The transition’s economic policy deliberations are being run by Kevin Warsh, a financier and former member of the Federal Reserve Board; Joyce Meyer, who worked for Paul D. Ryan (R-Wisconsin) when he was House speaker; and Michael Faulkender, who served as assistant secretary of treasury for economic policy under Secretary Steven Mnuchin, the people said.
Some of the leading candidates for economic posts give Wall Street reason for optimism. The transition team is considering Kevin Hassett, who led the White House Council of Economic Advisers, to head the National Economic Council, the people said.
Casey Mulligan, a University of Chicago economist, is a potential selection for the Council of Economic Advisers. In an interview, Mulligan said he was open to an administration post but had not been contacted by the transition team.
Both Hassett and Mulligan, while supportive of Trump’s trade agenda, are seen as moderating influences on his tariff plans.
The shape of Trump’s emerging economic team has provoked alarm among populists who want a more combative approach.
“Trump is being swamped by all these Wall Street guys – there is going to be a really big fight in the next 30 days,” said one Trump adviser, speaking on the condition of anonymity to describe private dynamics. “Forget January 20 – the real fight is right now.”
The president-elect’s specific tariff plans have not been made public. He could fulfill many of his campaign promises on his own authority. But he would need Congress to approve some of his ambitions, such as revoking China’s routine trade privileges, known as “permanent normal trade relations.”
Trump could justify new tariffs on any other trading partner by conducting a probe that identified trade practices that were unfair to U.S. companies. He used such a finding in 2018 to impose his first round of tariffs on Chinese goods.
The Constitution gives Congress all power to levy taxes, including on imports. In 1930 and 1974, lawmakers delegated limited authority to the president to impose higher tariffs in response to unfair trade practices. Those laws, however, do not allow the president to impose an across-the-board tariff on all imports.
A universal tariff would be nearly certain to face legal challenges from affected companies, consumers or even members of Congress, according to John Veroneau, a trade attorney with Covington & Burling.

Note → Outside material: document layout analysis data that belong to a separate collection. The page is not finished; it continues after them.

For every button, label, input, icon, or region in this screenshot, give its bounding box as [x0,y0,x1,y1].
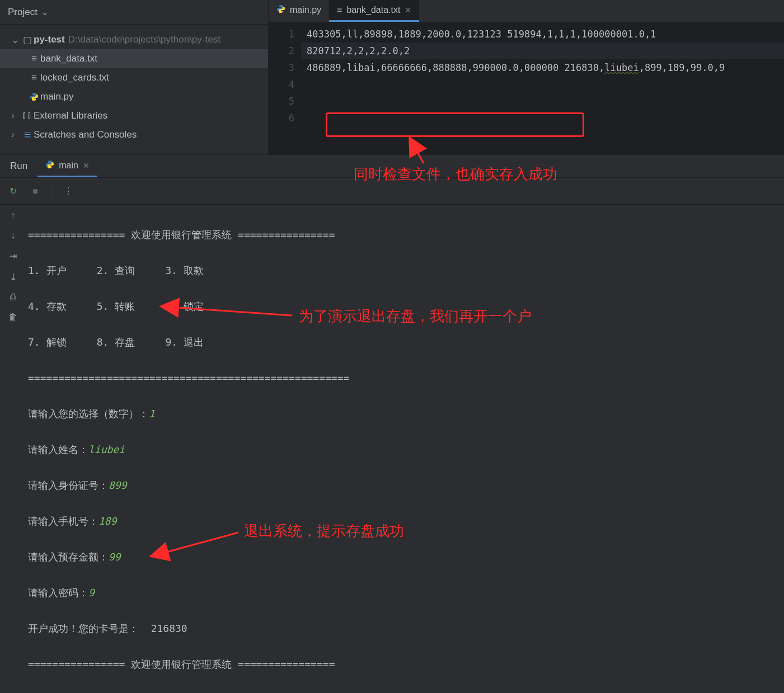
scratches-label: Scratches and Consoles [34,129,137,140]
python-file-icon [28,92,40,101]
tree-external-libs[interactable]: › ⫿⫿ External Libraries [0,106,268,125]
close-icon[interactable]: ✕ [405,6,411,15]
console-line: 请输入预存金额：99 [28,548,784,566]
library-icon: ⫿⫿ [21,110,34,121]
run-toolbar: ↻ ■ ⋮ [0,178,784,205]
console-line: 请输入姓名：liubei [28,441,784,459]
project-tool-label: Project [8,7,37,18]
console-output[interactable]: ================ 欢迎使用银行管理系统 ============… [26,205,784,693]
console-line: ========================================… [28,369,784,387]
chevron-right-icon: › [11,129,21,140]
stop-icon[interactable]: ■ [28,184,43,199]
trash-icon[interactable]: 🗑 [8,312,17,322]
console-line: 4. 存款 5. 转账 6. 锁定 [28,298,784,315]
root-path: D:\data\code\projects\python\py-test [68,34,220,45]
editor-body[interactable]: 123456 403305,ll,89898,1889,2000.0,12312… [269,22,784,154]
tab-main-py[interactable]: main.py [269,0,329,22]
down-icon[interactable]: ↓ [11,230,15,241]
console-line: 请输入手机号：189 [28,512,784,530]
up-icon[interactable]: ↑ [11,210,15,220]
project-header[interactable]: Project ⌄ [0,0,268,25]
console-left-toolbar: ↑ ↓ ⇥ ⤓ ⎙ 🗑 [0,205,26,693]
scroll-to-end-icon[interactable]: ⤓ [10,271,17,282]
project-tool-window: Project ⌄ ⌄ ▢ py-test D:\data\code\proje… [0,0,269,154]
close-icon[interactable]: ✕ [83,161,90,170]
chevron-down-icon: ⌄ [41,6,49,18]
scratches-icon: ≣ [21,129,34,141]
code-line: 486889,libai,66666666,888888,990000.0,00… [307,62,558,73]
editor-pane: main.py ≡ bank_data.txt ✕ 123456 403305,… [269,0,784,154]
code-line: 403305,ll,89898,1889,2000.0,123123 [307,29,501,40]
console-line: 请输入身份证号：899 [28,477,784,494]
editor-tabs: main.py ≡ bank_data.txt ✕ [269,0,784,22]
file-label: locked_cards.txt [40,72,109,83]
run-tab-main[interactable]: main ✕ [37,155,97,177]
rerun-icon[interactable]: ↻ [6,184,20,199]
soft-wrap-icon[interactable]: ⇥ [10,251,17,261]
console-line: 1. 开户 2. 查询 3. 取款 [28,262,784,280]
console-line: 开户成功！您的卡号是： 216830 [28,620,784,638]
console-line: 请输入密码：9 [28,584,784,602]
tab-label: bank_data.txt [346,5,400,15]
tree-file-locked-cards[interactable]: ≡ locked_cards.txt [0,68,268,87]
editor-code[interactable]: 403305,ll,89898,1889,2000.0,123123 51989… [301,22,784,154]
console-line: ================ 欢迎使用银行管理系统 ============… [28,656,784,673]
run-tab-label: main [59,161,78,171]
console-line: 7. 解锁 8. 存盘 9. 退出 [28,333,784,351]
tree-root[interactable]: ⌄ ▢ py-test D:\data\code\projects\python… [0,30,268,49]
text-file-icon: ≡ [337,5,342,15]
tab-label: main.py [290,5,321,15]
print-icon[interactable]: ⎙ [10,292,16,302]
python-file-icon [276,4,285,16]
chevron-right-icon: › [11,110,21,121]
root-name: py-test [34,34,65,45]
code-line: 216830,liubei,899,189,99.0,9 [565,62,725,73]
more-icon[interactable]: ⋮ [61,184,76,199]
console-line: 请输入您的选择（数字）：1 [28,405,784,423]
external-libs-label: External Libraries [34,110,107,121]
editor-gutter: 123456 [269,22,301,154]
code-line: 820712,2,2,2,2.0,2 [301,43,784,59]
run-tool-label: Run [0,161,37,172]
divider [51,185,52,198]
code-line: 519894,1,1,1,100000001.0,1 [507,29,656,40]
file-label: main.py [40,91,74,102]
project-tree: ⌄ ▢ py-test D:\data\code\projects\python… [0,25,268,144]
file-label: bank_data.txt [40,53,97,64]
text-file-icon: ≡ [28,53,40,64]
console-line: ================ 欢迎使用银行管理系统 ============… [28,226,784,244]
folder-icon: ▢ [21,34,34,46]
python-file-icon [45,160,54,171]
run-toolwindow-header: Run main ✕ [0,154,784,178]
tree-file-bank-data[interactable]: ≡ bank_data.txt [0,49,268,68]
text-file-icon: ≡ [28,72,40,83]
tree-scratches[interactable]: › ≣ Scratches and Consoles [0,125,268,144]
tree-file-main-py[interactable]: main.py [0,87,268,106]
annotation-box [326,112,584,137]
chevron-down-icon: ⌄ [11,34,21,46]
tab-bank-data[interactable]: ≡ bank_data.txt ✕ [329,0,419,22]
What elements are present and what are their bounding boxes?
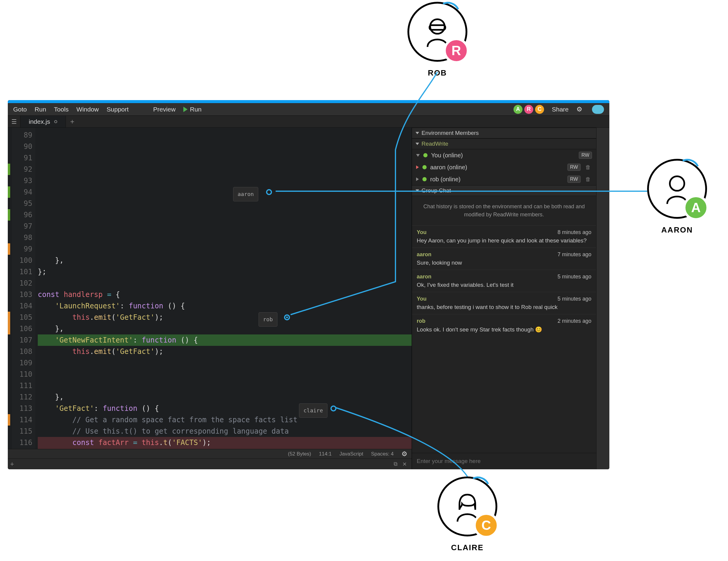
person-rob: R ROB (407, 2, 467, 78)
code-line[interactable]: }, (38, 255, 412, 266)
gear-icon[interactable]: ⚙ (576, 105, 582, 113)
presence-claire-cursor (330, 406, 336, 412)
code-line[interactable]: }, (38, 323, 412, 335)
permission-badge[interactable]: RW (567, 176, 581, 183)
tabbar: ☰ index.js + (8, 116, 609, 128)
menu-window[interactable]: Window (76, 106, 99, 113)
code-line[interactable] (38, 277, 412, 289)
line-number: 111 (12, 380, 32, 391)
presence-rob-cursor (284, 315, 290, 321)
close-panel-icon[interactable]: ✕ (402, 461, 407, 468)
line-number: 103 (12, 289, 32, 300)
collaborate-panel: Environment Members ReadWrite You (onlin… (412, 128, 609, 469)
share-button[interactable]: Share (552, 106, 569, 113)
file-tab[interactable]: index.js (20, 116, 66, 127)
preview-button[interactable]: Preview (153, 106, 176, 113)
chat-message: You5 minutes agothanks, before testing i… (412, 292, 596, 314)
person-aaron: A AARON (647, 159, 707, 235)
menu-run[interactable]: Run (35, 106, 46, 113)
avatar-c[interactable]: C (535, 105, 544, 114)
line-number: 102 (12, 277, 32, 289)
code-line[interactable]: const factIndex = Math.floor(Math.random… (38, 448, 412, 449)
member-row[interactable]: You (online)RW (412, 149, 596, 161)
trash-icon[interactable]: 🗑 (584, 176, 592, 182)
code-editor[interactable]: 8990919293949596979899100101102103104105… (8, 128, 412, 449)
menu-goto[interactable]: Goto (13, 106, 27, 113)
chat-text: Sure, looking now (417, 258, 591, 266)
code-area[interactable]: },}; const handlersp = { 'LaunchRequest'… (35, 128, 412, 449)
gutter-marker (8, 164, 10, 175)
menu-support[interactable]: Support (107, 106, 129, 113)
dock-tab-outline[interactable]: Outline (579, 200, 609, 213)
gutter-marker (8, 323, 10, 335)
avatar-a[interactable]: A (513, 105, 522, 114)
online-dot-icon (422, 165, 427, 169)
chat-info-text: Chat history is stored on the environmen… (412, 196, 596, 225)
close-icon[interactable] (54, 120, 57, 123)
add-tab-button[interactable]: + (66, 116, 78, 127)
dock-tab-aws[interactable]: AWS Resources (573, 259, 609, 272)
line-number: 100 (12, 255, 32, 266)
file-tree-icon[interactable]: ☰ (8, 116, 20, 127)
svg-rect-1 (430, 25, 445, 30)
code-line[interactable]: this.emit('GetFact'); (38, 312, 412, 323)
run-button[interactable]: Run (183, 106, 202, 113)
member-row[interactable]: aaron (online)RW🗑 (412, 161, 596, 173)
line-number: 107 (12, 335, 32, 346)
badge-rob: R (443, 38, 469, 63)
code-line[interactable]: }, (38, 391, 412, 403)
permission-badge[interactable]: RW (567, 164, 581, 171)
window-accent-bar (8, 100, 609, 103)
presence-rob-label: rob (259, 312, 277, 327)
dock-tab-debugger[interactable]: Debugger (579, 318, 609, 331)
expand-icon (416, 154, 420, 157)
line-number: 116 (12, 437, 32, 448)
line-number: 101 (12, 266, 32, 277)
split-icon[interactable]: ⧉ (394, 461, 398, 467)
add-panel-button[interactable]: + (10, 460, 14, 468)
line-numbers: 8990919293949596979899100101102103104105… (12, 128, 35, 449)
status-bytes: (52 Bytes) (288, 451, 311, 457)
section-readwrite[interactable]: ReadWrite (412, 138, 596, 149)
menu-tools[interactable]: Tools (54, 106, 69, 113)
member-row[interactable]: rob (online)RW🗑 (412, 173, 596, 185)
code-line[interactable] (38, 380, 412, 391)
code-line[interactable]: const factArr = this.t('FACTS'); (38, 437, 412, 448)
person-rob-label: ROB (407, 68, 467, 78)
code-line[interactable]: // Get a random space fact from the spac… (38, 414, 412, 426)
code-line[interactable]: // Use this.t() to get corresponding lan… (38, 426, 412, 437)
section-group-chat[interactable]: Group Chat (412, 185, 596, 196)
line-number: 109 (12, 357, 32, 369)
code-line[interactable]: 'GetNewFactIntent': function () { (38, 335, 412, 346)
code-line[interactable]: this.emit('GetFact'); (38, 346, 412, 357)
code-line[interactable] (38, 369, 412, 380)
workarea: 8990919293949596979899100101102103104105… (8, 128, 609, 469)
gutter-markers (8, 128, 12, 449)
line-number: 89 (12, 129, 32, 141)
chevron-down-icon (416, 143, 419, 145)
code-line[interactable]: 'GetFact': function () { (38, 403, 412, 414)
chat-input-row (412, 453, 596, 469)
code-line[interactable]: }; (38, 266, 412, 277)
code-line[interactable]: const handlersp = { (38, 289, 412, 300)
line-number: 114 (12, 414, 32, 426)
code-line[interactable]: 'LaunchRequest': function () { (38, 300, 412, 312)
chat-timestamp: 7 minutes ago (558, 251, 591, 258)
presence-aaron-cursor (266, 189, 272, 195)
line-number: 96 (12, 209, 32, 220)
avatar-r[interactable]: R (524, 105, 533, 114)
status-lang[interactable]: JavaScript (339, 451, 363, 457)
chat-message: You8 minutes agoHey Aaron, can you jump … (412, 225, 596, 247)
code-line[interactable] (38, 357, 412, 369)
chat-input[interactable] (417, 458, 591, 465)
dock-tab-collaborate[interactable]: Collaborate (579, 148, 609, 161)
status-spaces[interactable]: Spaces: 4 (371, 451, 394, 457)
line-number: 108 (12, 346, 32, 357)
section-environment-members[interactable]: Environment Members (412, 128, 596, 138)
chat-message: aaron5 minutes agoOk, I've fixed the var… (412, 270, 596, 292)
status-gear-icon[interactable]: ⚙ (401, 450, 407, 458)
trash-icon[interactable]: 🗑 (584, 164, 592, 170)
chat-messages: You8 minutes agoHey Aaron, can you jump … (412, 225, 596, 453)
badge-aaron: A (683, 195, 709, 220)
member-name: You (online) (431, 152, 463, 159)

“Congress has never given the president broad authority to impose tariffs under any conditions and for any reason he or she wishes,” said Veroneau, who served as deputy U.S. trade representative under President George W. Bush.
But Trump could justify such tariffs by invoking broad presidential powers under the International Emergency Economic Powers Act, a law he used several times during his first term, including against Chinese software applications TikTok and WeChat, according to some trade attorneys.
Alternatively, he could rely on a provision of a 1974 trade law that allows the president to impose a universal tariff of up to 15 percent for 150 days in response to a “large and serious” balance of payments deficit, according to Wendy Cutler, vice president of the Asia Society Policy Institute, and a former U.S. trade negotiator.
That provision has never been used before.
Trump also could seek congressional approval for a universal tariff. Legislation would take time, but it would also make such a sweeping measure “more durable from a legal and political perspective,” according to Kelly Ann Shaw, a trade lawyer at Hogan Lovells who served as an international economics adviser in the Trump White House.
If the president sought to raise tariffs on all $3 trillion worth of merchandise that the United States imports each year, affected groups would probably ask the federal courts to intervene.
“A legal challenge to an across-the-board tariff would have a very strong chance of prevailing,” Veroneau said.
In 2023, the U.S. Supreme Court rejected a legal challenge by importers to Trump’s 2018 decision to impose tariffs on imported steel and aluminum, deferring to the president’s invocation of national security concerns to justify the move.
But a final ruling on the legality of any universal tariff could take months or years. And in the meantime, the tariffs would be in effect.